Alexander Frederick Douglas-Home, Earl of Home, since July 1960, Her Majesty’s Secretary of State for Foreign Affairs, was one of the few Tory grandees from Harold MacMillan’s cabinet to have survived the cataclysm, and the only one to still be in his old post.
“I took the liberty of discussing matters with Tom Harding-Grayson, Prime Minister,” Henry Tomlinson replied.
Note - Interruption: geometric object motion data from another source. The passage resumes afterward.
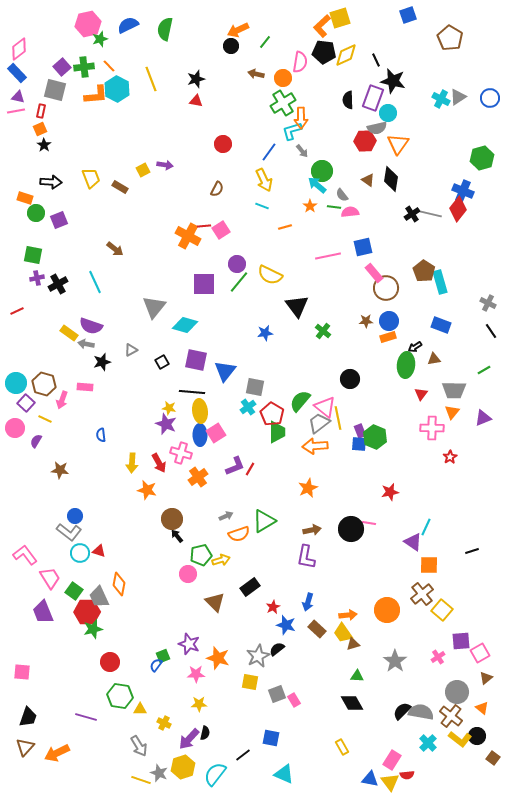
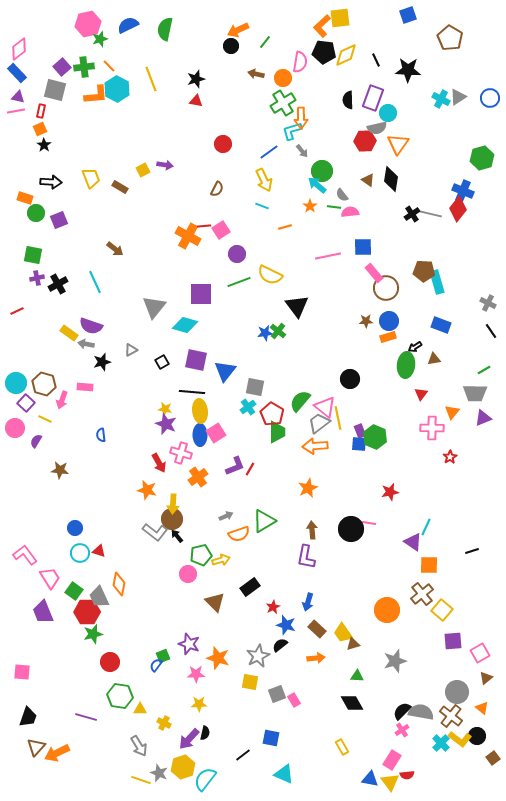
yellow square at (340, 18): rotated 10 degrees clockwise
black star at (393, 81): moved 15 px right, 11 px up; rotated 10 degrees counterclockwise
blue line at (269, 152): rotated 18 degrees clockwise
blue square at (363, 247): rotated 12 degrees clockwise
purple circle at (237, 264): moved 10 px up
brown pentagon at (424, 271): rotated 30 degrees counterclockwise
green line at (239, 282): rotated 30 degrees clockwise
cyan rectangle at (440, 282): moved 3 px left
purple square at (204, 284): moved 3 px left, 10 px down
green cross at (323, 331): moved 45 px left
gray trapezoid at (454, 390): moved 21 px right, 3 px down
yellow star at (169, 408): moved 4 px left, 1 px down
yellow arrow at (132, 463): moved 41 px right, 41 px down
blue circle at (75, 516): moved 12 px down
brown arrow at (312, 530): rotated 84 degrees counterclockwise
gray L-shape at (69, 532): moved 86 px right
orange arrow at (348, 615): moved 32 px left, 43 px down
green star at (93, 629): moved 5 px down
purple square at (461, 641): moved 8 px left
black semicircle at (277, 649): moved 3 px right, 4 px up
pink cross at (438, 657): moved 36 px left, 73 px down
gray star at (395, 661): rotated 20 degrees clockwise
cyan cross at (428, 743): moved 13 px right
brown triangle at (25, 747): moved 11 px right
brown square at (493, 758): rotated 16 degrees clockwise
cyan semicircle at (215, 774): moved 10 px left, 5 px down
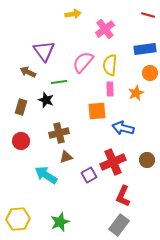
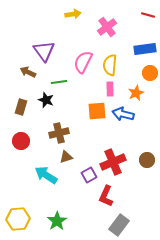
pink cross: moved 2 px right, 2 px up
pink semicircle: rotated 15 degrees counterclockwise
blue arrow: moved 14 px up
red L-shape: moved 17 px left
green star: moved 3 px left, 1 px up; rotated 12 degrees counterclockwise
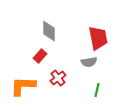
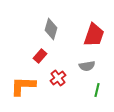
gray diamond: moved 2 px right, 2 px up; rotated 15 degrees clockwise
red trapezoid: moved 4 px left, 3 px up; rotated 30 degrees clockwise
gray semicircle: moved 2 px left, 4 px down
“Oh?” The Prime Minister reluctantly dragged his gaze away from the grey circle of the Chiltern Hills beyond the Race Course. Cheltenham Race Course was rapidly disappearing under the concrete runways of the new airfield. He’d never been a man of the turf but he regretted having to sweep away so much sporting history and tradition. Thankfully, most of the building work was out of sight of the ever-spreading and proliferating compounds of the relocated heart of Government. The view from his first floor office window was the reason he’d chosen it from all the other available rooms in the sprawling old mansion. In his darkest moments he found a kind of solace staring out over that unburned, unblasted vista of an England that by and large no longer existed. Sir Thomas Harding-Grayson was the man who ran the Foreign Office apparatus and pulled Alec Douglas-Home’s strings. Poor Alec, he’d never come to terms with what had happened, he’d always live in the past. Notwithstanding, he needed men like Alec, good men who could hold the Party in line behind him even if what they’d once called ‘foreign policy’ was a luxury they couldn’t afford in this mutilated brave new world. The Foreign Secretary had backed Kennedy’s stance before the crisis despite having received advice from the Government’s law officers that the American blockade of Cuba was illegal under international law. An innately calm, rational man who’d been perhaps the only immovable, unbreakable pillar of the MacMillan Cabinet, the Foreign Secretary increasingly retreated to his estates in Scotland. “What does Tom think, Henry?”
“He thinks if the Yanks want to throw untold treasure into putting a man on the Moon we should let them get on with it, Prime Minister.”
“He does?”
Henry Tomlinson was fifty-five years old. Harrow and Cambridge — Trinity College — educated he’d spent Hitler’s war in MI5, and risen to be the acting number two at the Cabinet Office on the eve of the Cuban disaster. He and his family had been at their cottage in the Brecon Beacons when three-quarters of the government and the senior Home Civil Service had been wiped out. Of the survivors, he was head and shoulders primus inter pares, first among equals. He’d become the natural leader of the administrative side of the Provisional Government — the United Kingdom Interim Emergency Administration — in exactly the same way the Prime Minister had known himself to be, false modesty notwithstanding, the natural leader of his surviving political contemporaries.